Глаза прояснились. На полу лежало лицо, в котором срослись единственное живое сердце и самый черствый ум Чертова Круга. Грим был стерт лишь отчасти, деля неделимое. Лицо дергалось, поворачивалось то полураскрашенной стороной Клоуна, то сухим лицом Ярослава. Воронца охватило оцепенение. Клоуна продолжало трясти. Припадок усиливался. В какой-то момент запал язык. Женя ничего не понял. Несколько минут он так и сидел над остывающим телом, не способный ответить, во что сложнее поверить: что Ярослав Черных и Клоун – одно существо или что больше нет ни того ни другого.
В том фильме, который видел Воронец, в один момент уменьшилась частота кадров. Благодаря такому приему видно движение каждого осколка, который летел вниз, на асфальт.
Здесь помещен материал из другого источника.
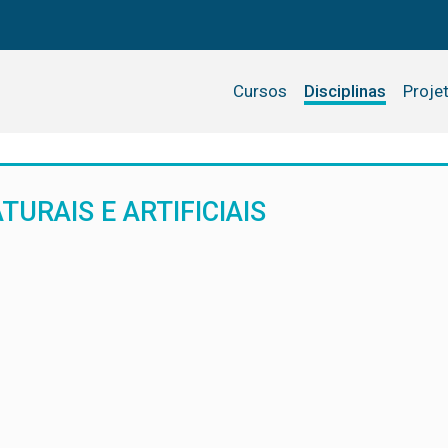
Cursos
Disciplinas
Proje
URAIS E ARTIFICIAIS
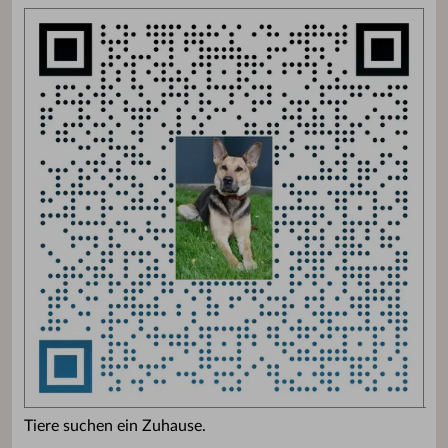
Tiere suchen ein Zuhause.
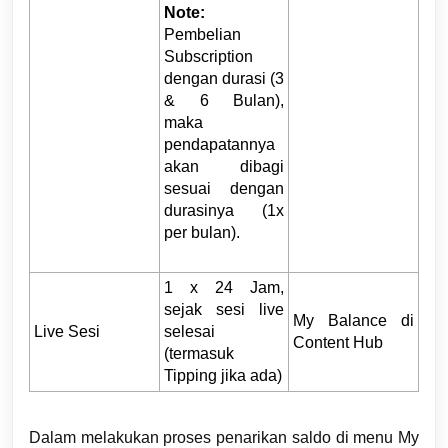
Note:
Pembelian
Subscription
dengan durasi (3
& 6 Bulan),
maka
pendapatannya
akan dibagi
sesuai dengan
durasinya (1x
per bulan).
1 x 24 Jam,
sejak sesi live
My Balance di
Live Sesi
selesai
Content Hub
(termasuk
Tipping jika ada)
Dalam melakukan proses penarikan saldo di menu My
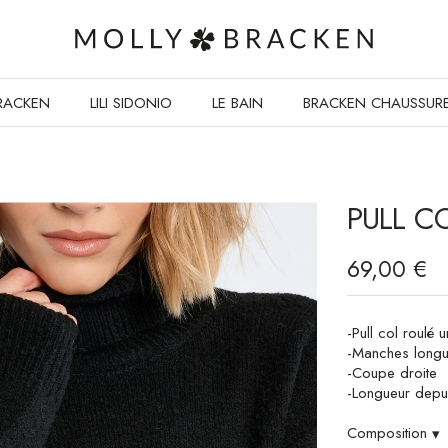
RACKEN
LILI SIDONIO
LE BAIN
BRACKEN CHAUSSUR
PULL C
69,00 €
-Pull col roulé u
-Manches long
-Coupe droite
-Longueur depui
Composition
▾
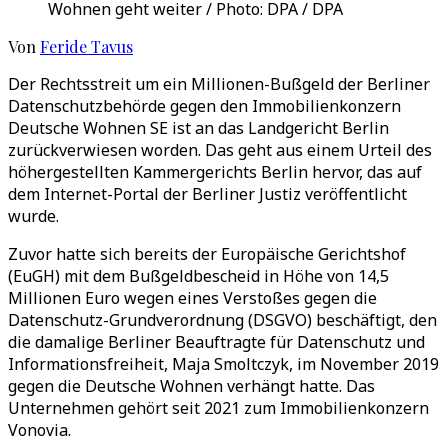
Wohnen geht weiter / Photo: DPA / DPA
Von
Feride Tavus
Der Rechtsstreit um ein Millionen-Bußgeld der Berliner
Datenschutzbehörde gegen den Immobilienkonzern
Deutsche Wohnen SE ist an das Landgericht Berlin
zurückverwiesen worden. Das geht aus einem Urteil des
höhergestellten Kammergerichts Berlin hervor, das auf
dem Internet-Portal der Berliner Justiz veröffentlicht
wurde.
Zuvor hatte sich bereits der Europäische Gerichtshof
(EuGH) mit dem Bußgeldbescheid in Höhe von 14,5
Millionen Euro wegen eines Verstoßes gegen die
Datenschutz-Grundverordnung (DSGVO) beschäftigt, den
die damalige Berliner Beauftragte für Datenschutz und
Informationsfreiheit, Maja Smoltczyk, im November 2019
gegen die Deutsche Wohnen verhängt hatte. Das
Unternehmen gehört seit 2021 zum Immobilienkonzern
Vonovia.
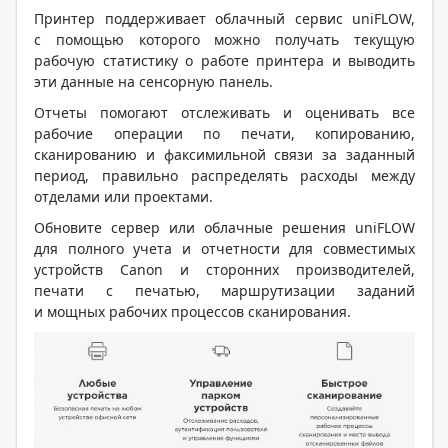
Принтер поддерживает облачный сервис uniFLOW,
с помощью которого можно получать текущую
рабочую статистику о работе принтера и выводить
эти данные на сенсорную панель.
Отчеты помогают отслеживать и оценивать все
рабочие операции по печати, копированию,
сканированию и факсимильной связи за заданный
период, правильно распределять расходы между
отделами или проектами.
Обновите сервер или облачные решения uniFLOW
для полного учета и отчетности для совместимых
устройств Canon и сторонних производителей,
печати с печатью, маршрутизации заданий
и мощных рабочих процессов сканирования.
Потом еще немного кадров, давших понять, где все происходило. Воронец нашел и переулок, и дом, с трудом преодолел два лестничных проема, на третьем рухнул, но не насовсем. После всего, что уже пережил, он чисто из упрямства решил хотя бы доползти до этой квартиры. Слишком много связывало с этим делом, и до места преступления надо добраться любой ценой. Боль и слабость намекали, что, может, это и будет финал истории, а финал Воронец хотел снимать где-то в красивом месте, в доме с историей, с антиквариатом, где царапинки и сколы не убогость и бедность, а тонкие ниточки, сложенные в письма любимым.
Боль победила упрямство. Последние всплески силы обрушились на дверь, ему открыли, приняли, уложили прямо на пол, кажется, на какое-то одеяло. Рассудок мерк. Сознание развезло, как развозит пьяных, заходящих с холодной улицы в тепло. До тошного душно. Полудрема ласкала больной разум и тело. По жилам и коже растекался мятный бальзам. Когда глаза не столько открылись, сколько прояснились, его окружало изящество, за которым он лез сквозь боль в каждом шаге. Воронец лежал на полу, на старом паркете. Открытое настежь окно давало напиться свежестью летней ночи. Привстав, Воронец вытер кровь с губ. Свежая. Знакомый запах.
– Он просил объявить помилование, – произнес Воронец, привстав на локте.
Тихие шаги обошли слева. Аня села на корточки. Вымытые тяжелые волосы спадали на белую майку и джинсы не по размеру, кое-как спасал ремень. На ногах – тяжелые грязные ботинки.
– Ты его примешь? – спросил Женя.
Аня потерла запястье. На нем расцвел новый укус. Воронец стал догонять, отчего сон был так сладок, отчего тело вновь жаждет жизни.
– Он ранен? – спросила Аня.
Воронец в растерянности промолчал. Теперь врать бесполезно.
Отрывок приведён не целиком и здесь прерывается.